Yıl 2034 Saat:17.57"Evet sayın seyirciler. Ben Efsun Aktuğ!
Adet kalmış direnişçilerin içinden bir kaç tanesinden biriyim. Susturulan insanların diliyim! Susuz kalan insanların suyu, ölenlerin mezarıyım." Ben konuşurken bir kaç kadın daha ayaklanıp çıktığım arabanın üstüne çıkmaya başladı. Bir kaç adam yuhlayarak yanımızdan geçiyordu, gençler telefonları ile video çekiyor, çocuklar ağlayarak annelerine sarılıyor, kimi annenin gözünde gururla bana baktığını görüyordum.Göktürk elinde ki kamera ile bizi direnişçilerin videosunu çekiyordu.
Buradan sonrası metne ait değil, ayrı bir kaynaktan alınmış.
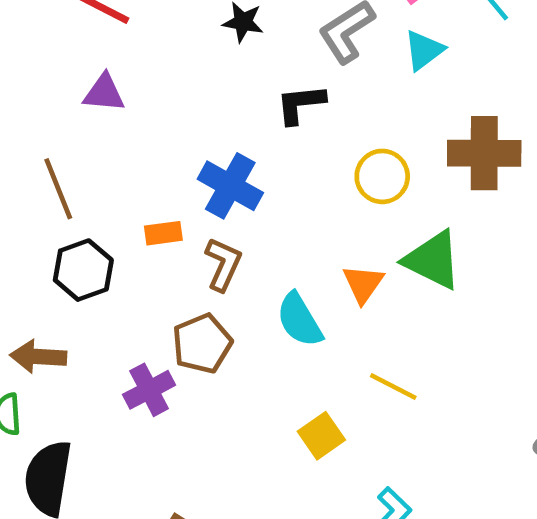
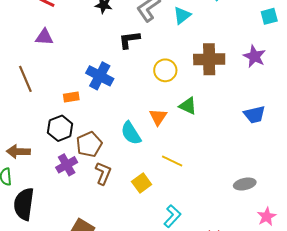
green triangle: (433, 260) -> (188, 106), size x0.7
brown L-shape: (223, 264) -> (103, 173), moved
black hexagon: (83, 270) -> (60, 128), moved

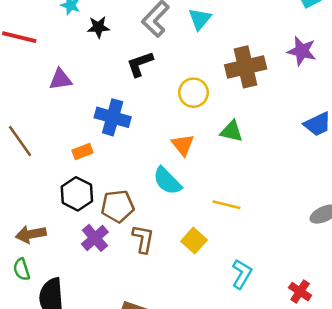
purple triangle: (44, 37) -> (60, 79), moved
orange triangle: (158, 117) -> (183, 145), moved
brown pentagon: (89, 144) -> (118, 206), turned 30

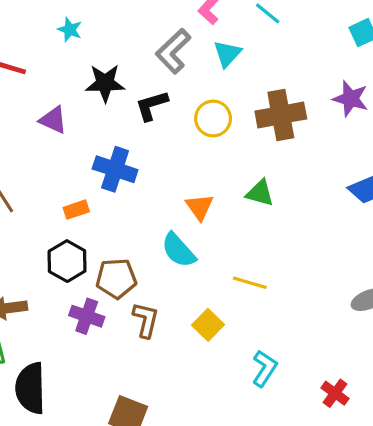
black star: (98, 27) -> (105, 83), moved, size x1.4
purple triangle: (60, 79) -> (53, 120), turned 30
yellow circle: (193, 93) -> (213, 118), moved
purple cross: (95, 238) -> (87, 316), turned -32

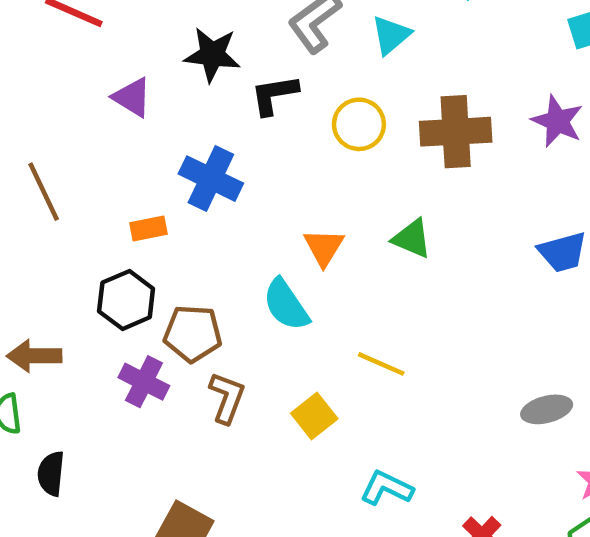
cyan L-shape: (264, 368) -> (386, 488), turned -105
black semicircle: (30, 388) -> (51, 474), size x0.6

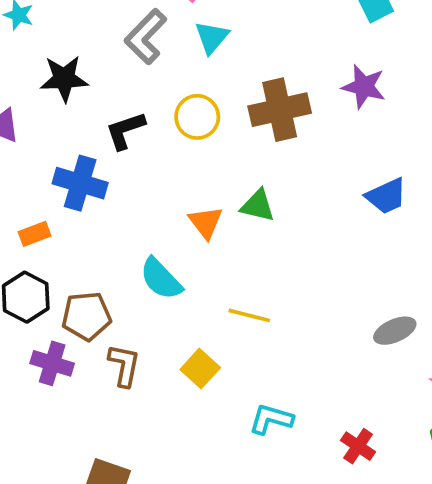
black L-shape: (274, 95) -> (125, 130), moved
orange triangle: (324, 247) -> (206, 222), moved

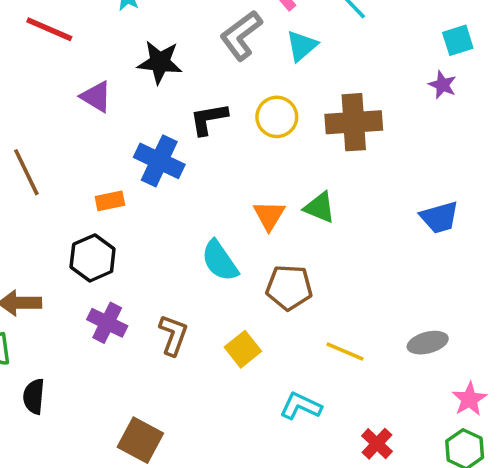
purple star: (364, 87) -> (442, 85), moved, size x0.7
yellow line: (249, 315) -> (345, 351), moved
brown pentagon: (86, 316) -> (289, 287), moved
Ben Şaibe Efsun Akbaş bu benim sahte kimliğimin arkasında ki gerçek kimliğim. Ben Efsun olamayacak kadar gerçek bir Şaibeyim."Derin nefesler içinde nefessiz kalan ama ölmeyi kendine aşk bilen acımasızlar, sizler ÖLÜN! Ben ve benim gibiler derin nefesler eşliğinde huzur istiyoruz." Diyerek bağırdım. Çok geçmeden siren sesi duyumlaya başladı, Fatma koşarak yanıma geldi. Arabanın üstünden aşağı atladım. Kaçmanın bir manası yoktu aslında çalışan tek televizyon kanalında Göktürk sayesinde kanallarda benim konuşmam ve kadın kalabalığı olacaktı.
"Efsun hızlı ol hadi araba şurda" Fatma'nın elini tutarak aşağı indim. Herkes bir tarafa kaçıyor polislerden kaçışıyorlardı.
Bizde kalabalığın içinde hızlı adımlar ile arabaya ilerliyorduk."Bu sefer alacaklar seni bu fazlaydı Şaibe bu onları kızdırdı." Göktürk'e baktım, bakışlarını kaçırdı hızla o benle aynı düşünce de olmazdı çoğu zaman ama yıllardır her koşulda yanımda olmuştu, tek gerçek dostumdu o benim geçmişimden kalan nadide bir parçaydı.
"Benim kaybedecek hiçbir şeyim yok. Fatma bize sonradan katıldı. Seni hiç bir şeye zorlamadım istediğin halde yüzünü kimseye göstermedim, seni bilenler benim elimde öldü. Bu konuşmayı defalarca yaptık, belki eski Türkiye tekrar gelmeyecek belki hiç bir şeyi değişmeyecek ama ben istediğim bu yolda gururum ile öleceğim.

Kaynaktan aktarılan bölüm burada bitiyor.